Records excerpted from a collection
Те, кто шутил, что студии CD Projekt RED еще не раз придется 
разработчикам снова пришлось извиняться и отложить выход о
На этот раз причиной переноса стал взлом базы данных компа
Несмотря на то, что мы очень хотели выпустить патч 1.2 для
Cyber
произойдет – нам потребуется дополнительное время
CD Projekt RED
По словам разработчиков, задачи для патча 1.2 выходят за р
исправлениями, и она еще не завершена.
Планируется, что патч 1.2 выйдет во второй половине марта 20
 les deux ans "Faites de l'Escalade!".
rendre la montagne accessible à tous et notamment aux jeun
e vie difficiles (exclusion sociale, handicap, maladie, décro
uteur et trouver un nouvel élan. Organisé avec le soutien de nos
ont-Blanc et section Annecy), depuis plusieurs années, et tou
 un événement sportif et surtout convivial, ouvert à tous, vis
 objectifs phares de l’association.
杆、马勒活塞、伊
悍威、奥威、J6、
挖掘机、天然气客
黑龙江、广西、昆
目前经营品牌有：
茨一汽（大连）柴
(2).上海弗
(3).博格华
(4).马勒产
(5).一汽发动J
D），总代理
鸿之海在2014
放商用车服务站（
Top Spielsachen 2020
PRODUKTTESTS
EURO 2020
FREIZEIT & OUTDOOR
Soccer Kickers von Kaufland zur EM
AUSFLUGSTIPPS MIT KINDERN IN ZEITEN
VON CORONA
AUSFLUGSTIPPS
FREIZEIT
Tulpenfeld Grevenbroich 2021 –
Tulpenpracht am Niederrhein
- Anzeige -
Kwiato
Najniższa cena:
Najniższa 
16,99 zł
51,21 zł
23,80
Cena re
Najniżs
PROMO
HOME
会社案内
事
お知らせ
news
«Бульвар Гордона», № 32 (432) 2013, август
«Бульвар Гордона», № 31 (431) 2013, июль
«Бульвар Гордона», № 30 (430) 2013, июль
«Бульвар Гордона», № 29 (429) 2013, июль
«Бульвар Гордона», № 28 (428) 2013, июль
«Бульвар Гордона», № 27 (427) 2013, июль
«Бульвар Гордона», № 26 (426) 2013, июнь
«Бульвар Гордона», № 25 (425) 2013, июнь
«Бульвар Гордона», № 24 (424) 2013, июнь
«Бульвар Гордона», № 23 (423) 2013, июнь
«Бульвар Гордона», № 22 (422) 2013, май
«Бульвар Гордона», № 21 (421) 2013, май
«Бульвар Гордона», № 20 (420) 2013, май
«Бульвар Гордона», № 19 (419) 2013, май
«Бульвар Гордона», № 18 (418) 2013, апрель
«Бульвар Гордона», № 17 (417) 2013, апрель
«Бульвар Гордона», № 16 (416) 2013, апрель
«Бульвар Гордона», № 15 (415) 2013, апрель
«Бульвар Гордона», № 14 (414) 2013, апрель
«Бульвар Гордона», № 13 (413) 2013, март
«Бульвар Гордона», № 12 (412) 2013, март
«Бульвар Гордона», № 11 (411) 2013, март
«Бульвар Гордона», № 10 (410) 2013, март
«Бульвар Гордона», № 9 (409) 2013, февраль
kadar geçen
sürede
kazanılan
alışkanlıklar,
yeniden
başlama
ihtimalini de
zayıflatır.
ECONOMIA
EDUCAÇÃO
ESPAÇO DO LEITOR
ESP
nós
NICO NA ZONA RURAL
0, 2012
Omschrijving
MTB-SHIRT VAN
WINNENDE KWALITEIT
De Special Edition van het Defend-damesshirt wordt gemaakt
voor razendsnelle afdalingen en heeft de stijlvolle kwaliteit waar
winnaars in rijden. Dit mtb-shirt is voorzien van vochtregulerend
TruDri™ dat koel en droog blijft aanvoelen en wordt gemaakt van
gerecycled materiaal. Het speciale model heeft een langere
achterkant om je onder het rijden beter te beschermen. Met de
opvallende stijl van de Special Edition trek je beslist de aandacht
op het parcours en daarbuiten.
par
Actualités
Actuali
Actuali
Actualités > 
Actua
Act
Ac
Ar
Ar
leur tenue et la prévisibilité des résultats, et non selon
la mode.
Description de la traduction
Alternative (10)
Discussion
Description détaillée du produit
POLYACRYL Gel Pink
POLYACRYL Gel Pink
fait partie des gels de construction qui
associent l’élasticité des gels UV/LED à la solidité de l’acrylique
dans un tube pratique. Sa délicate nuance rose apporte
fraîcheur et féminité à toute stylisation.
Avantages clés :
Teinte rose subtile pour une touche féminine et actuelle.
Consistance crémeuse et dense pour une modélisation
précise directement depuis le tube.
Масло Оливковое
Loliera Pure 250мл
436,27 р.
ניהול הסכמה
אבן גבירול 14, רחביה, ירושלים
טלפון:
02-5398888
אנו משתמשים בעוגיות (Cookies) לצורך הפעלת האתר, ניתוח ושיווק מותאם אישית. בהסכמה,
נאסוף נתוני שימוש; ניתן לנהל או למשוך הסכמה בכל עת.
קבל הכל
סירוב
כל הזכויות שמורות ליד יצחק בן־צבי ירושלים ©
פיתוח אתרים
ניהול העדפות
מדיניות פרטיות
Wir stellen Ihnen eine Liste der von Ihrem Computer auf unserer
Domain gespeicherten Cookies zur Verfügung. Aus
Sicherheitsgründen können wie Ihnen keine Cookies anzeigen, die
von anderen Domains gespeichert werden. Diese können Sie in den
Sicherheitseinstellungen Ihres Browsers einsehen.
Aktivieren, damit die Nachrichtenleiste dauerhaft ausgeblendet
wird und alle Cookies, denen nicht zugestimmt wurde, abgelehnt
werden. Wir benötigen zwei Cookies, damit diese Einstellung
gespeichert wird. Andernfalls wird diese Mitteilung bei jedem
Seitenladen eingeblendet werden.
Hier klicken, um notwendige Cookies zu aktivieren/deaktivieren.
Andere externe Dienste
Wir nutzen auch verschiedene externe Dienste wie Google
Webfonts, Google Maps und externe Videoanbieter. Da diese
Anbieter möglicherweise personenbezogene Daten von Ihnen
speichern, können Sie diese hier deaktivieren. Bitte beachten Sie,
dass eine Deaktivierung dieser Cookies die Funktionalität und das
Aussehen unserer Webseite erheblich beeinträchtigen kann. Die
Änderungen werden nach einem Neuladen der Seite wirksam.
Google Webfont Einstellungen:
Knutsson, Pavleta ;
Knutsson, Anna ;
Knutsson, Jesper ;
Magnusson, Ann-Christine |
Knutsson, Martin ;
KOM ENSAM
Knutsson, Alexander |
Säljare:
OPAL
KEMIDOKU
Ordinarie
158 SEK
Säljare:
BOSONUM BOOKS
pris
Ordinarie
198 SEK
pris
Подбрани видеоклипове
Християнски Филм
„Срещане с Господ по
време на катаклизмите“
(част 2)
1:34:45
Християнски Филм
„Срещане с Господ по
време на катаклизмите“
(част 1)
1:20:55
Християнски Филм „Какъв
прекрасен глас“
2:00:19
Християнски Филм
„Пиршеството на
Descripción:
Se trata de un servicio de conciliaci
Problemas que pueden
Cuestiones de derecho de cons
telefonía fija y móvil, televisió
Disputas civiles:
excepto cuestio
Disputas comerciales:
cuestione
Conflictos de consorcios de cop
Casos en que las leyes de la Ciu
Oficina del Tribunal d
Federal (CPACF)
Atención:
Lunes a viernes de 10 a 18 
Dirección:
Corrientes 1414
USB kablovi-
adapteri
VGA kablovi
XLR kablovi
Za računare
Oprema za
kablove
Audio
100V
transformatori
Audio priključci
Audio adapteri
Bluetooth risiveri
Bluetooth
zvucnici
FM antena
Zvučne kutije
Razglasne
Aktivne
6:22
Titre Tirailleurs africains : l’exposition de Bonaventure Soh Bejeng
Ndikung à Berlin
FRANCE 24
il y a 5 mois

What you are asked to do
Copy out the lines above with "depuis" in them.

Exercise output
ont-Blanc et section Annecy), depuis plusieurs années, et tou
précise directement depuis le tube.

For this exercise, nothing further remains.